San Juan Capistrano-based Seychelle Water Filtration Products saw its sixth consecutive quarterly profit in the period that ended Nov. 30, further contributing to its revenue and income gains during the first nine months of the 2011 fiscal year. And the company is moving forward with plans for a share buy-back program, thanks to that continued growth.
During the third quarter, Seychelle's net income rose to $308,777, up 110 percent over the same period in the prior year, and its sales revenue rose 60 percent to $1.3 million. For the first nine months of the year, its net income rose 231 percent to $799,098 and its revenue jumped 74 percent over the prior year.
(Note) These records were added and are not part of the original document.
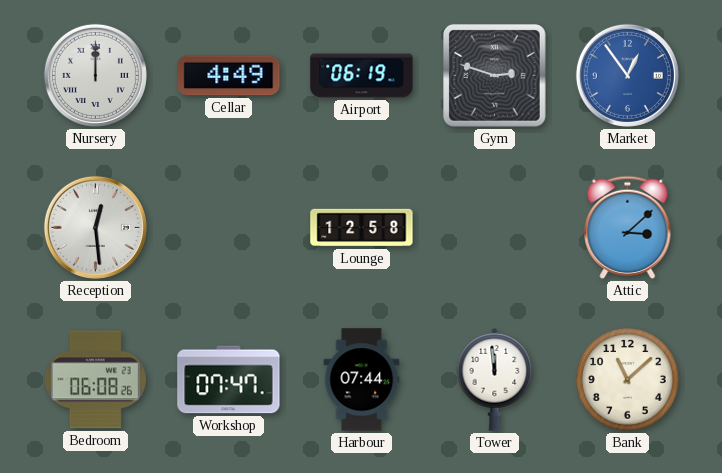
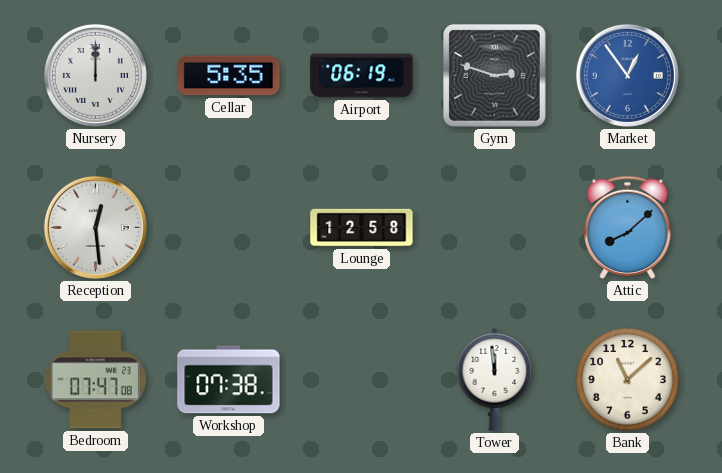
Cellar: 4:49 -> 5:35
Attic: 3:08 -> 8:08
Bedroom: 06:08 -> 07:47
Workshop: 07:47 -> 07:38
Harbour: 07:44 -> none
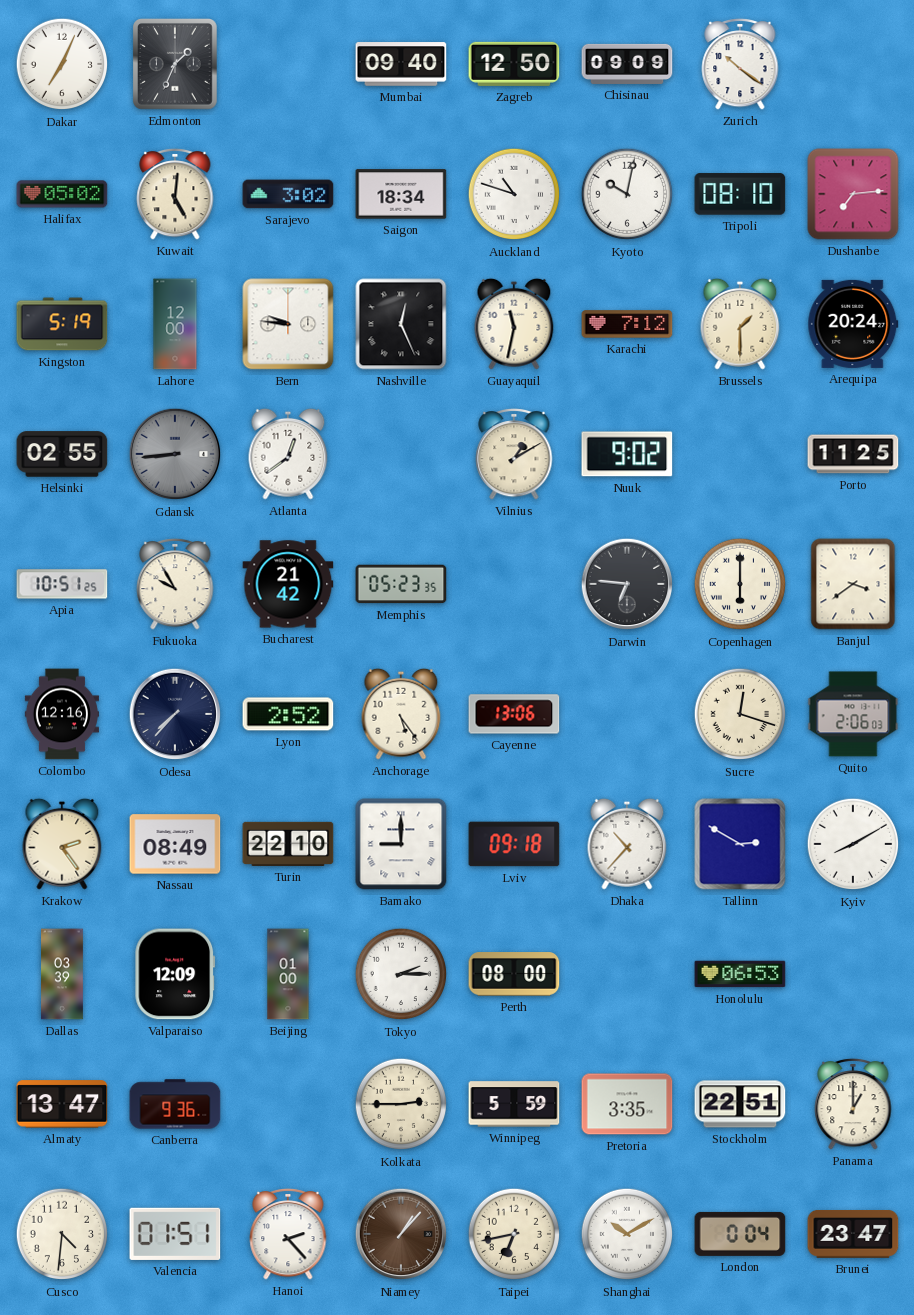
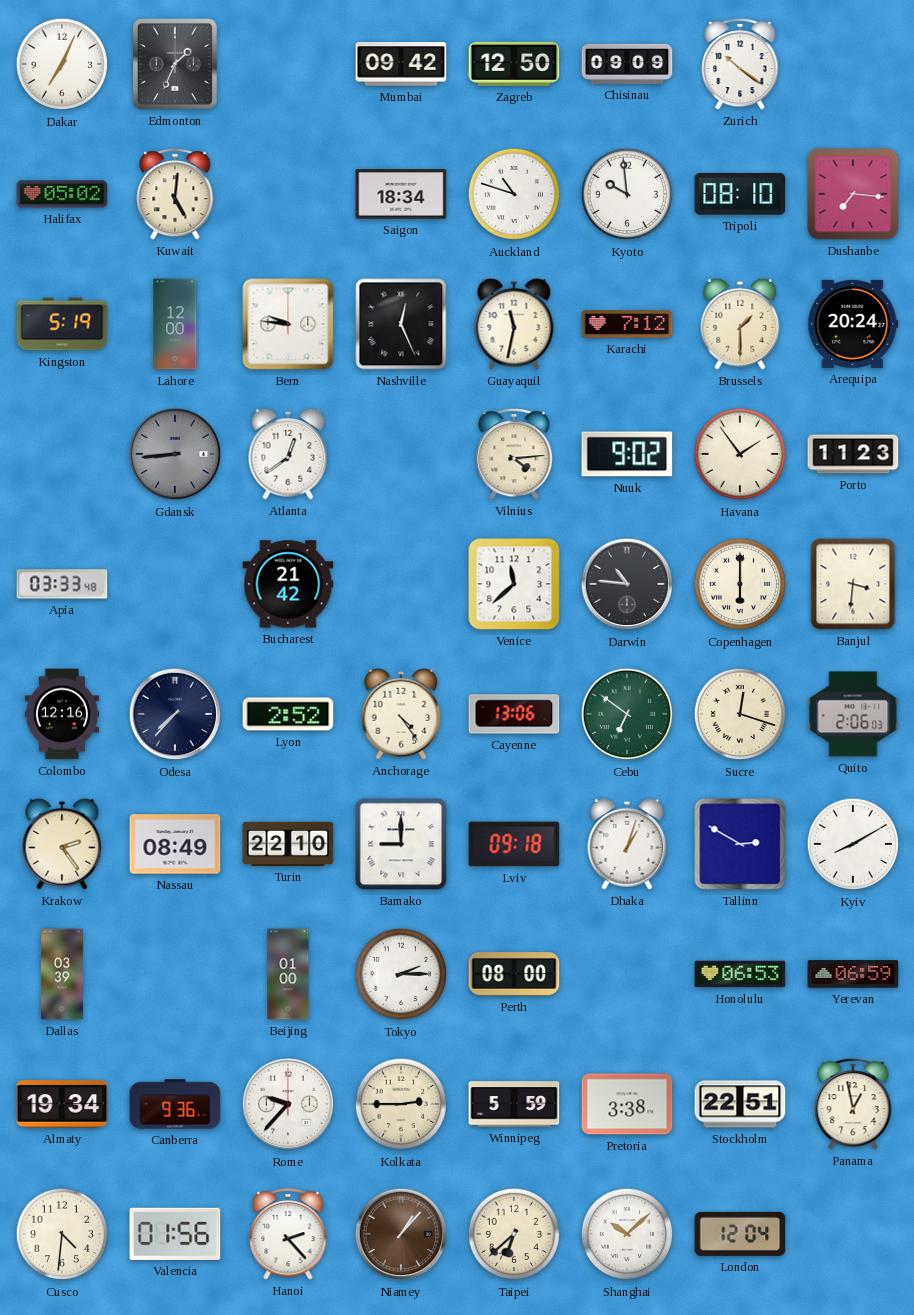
Mumbai: 09:40 -> 09:42
Sarajevo: 3:02 -> none
Kyoto: 10:02 -> 9:59
Dushanbe: 7:14 -> 7:16
Helsinki: 02:55 -> none
Vilnius: 1:10 -> 4:14
Havana: none -> 1:54
Porto: 11:25 -> 11:23
Apia: 10:51 -> 03:33
Fukuoka: 9:55 -> none
Memphis: 05:23 -> none
Venice: none -> 11:38
Darwin: 6:46 -> 10:46
Banjul: 3:39 -> 3:31
Anchorage: 5:24 -> 4:24
Cebu: none -> 6:51
Dhaka: 10:37 -> 1:03
Valparaiso: 12:09 -> none
Yerevan: none -> 06:59
Almaty: 13:47 -> 19:34
Rome: none -> 9:37
Pretoria: 3:35 -> 3:38
Panama: 1:00 -> 12:58
Valencia: 01:51 -> 01:56
Taipei: 6:43 -> 6:38
Shanghai: 10:10 -> 10:08
London: 0:04 -> 12:04
Brunei: 23:47 -> none
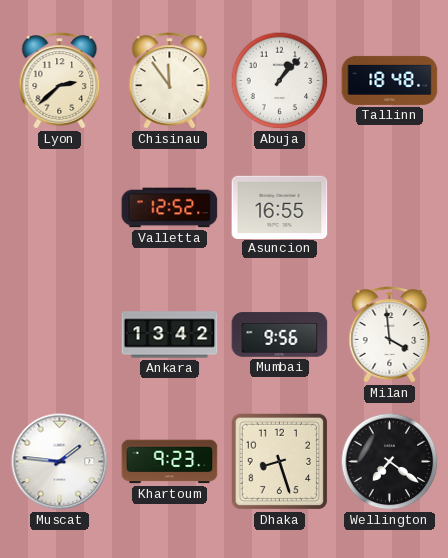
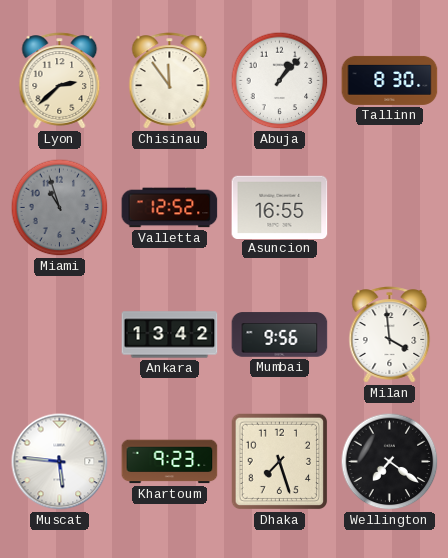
Tallinn: 18:48 -> 8:30
Miami: none -> 10:57
Muscat: 1:46 -> 5:46
Dhaka: 8:27 -> 7:27
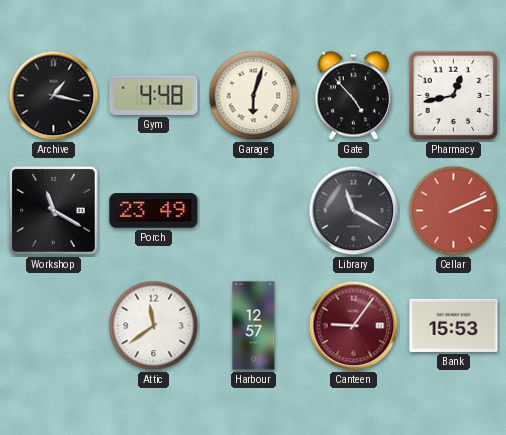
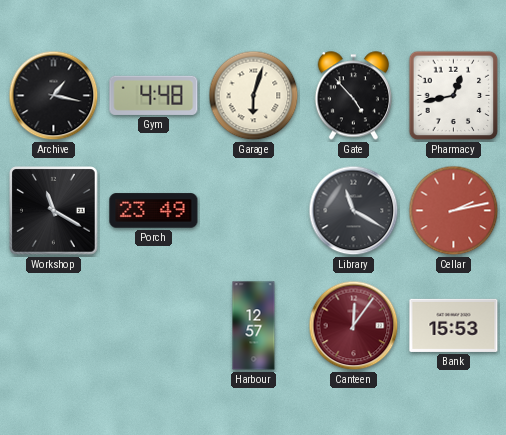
Cellar: 2:11 -> 2:13
Attic: 11:39 -> none
Canteen: 9:06 -> 12:06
The number totaled $3.2 million.
Carl Palmer, Seychelle’s president and CEO, attributes the company’s recent success to increased sales of several of the company’s key products.
“With just three of our fiscal quarters complete in the current fiscal year, the company is already at 116.3 percent of the full 12 months of prior year sales and 141.9 percent of net income,” Palmer said. “This was achieved with the increased sales of the 28-ounce plastic bottle, its replacement filter, the water pitcher, the mission pack and the 27-ounce stainless steel bottle.”
The increased sales and revenue led to the decision by Seychelle's board of directors to initiate a buy-back program of 500,000 of the company’s common shares, which Palmer said are currently undervalued in the marketplace.
“This common share buy-back program will be reviewed by our board on at least a quarterly basis,” Palmer said.
Palmer emphasized the importance of “superior water filtration technology” in the world market, particularly in the wake of the recent cholera outbreak in Haiti, where the company’s 28-ounce advanced filter bottle is being used.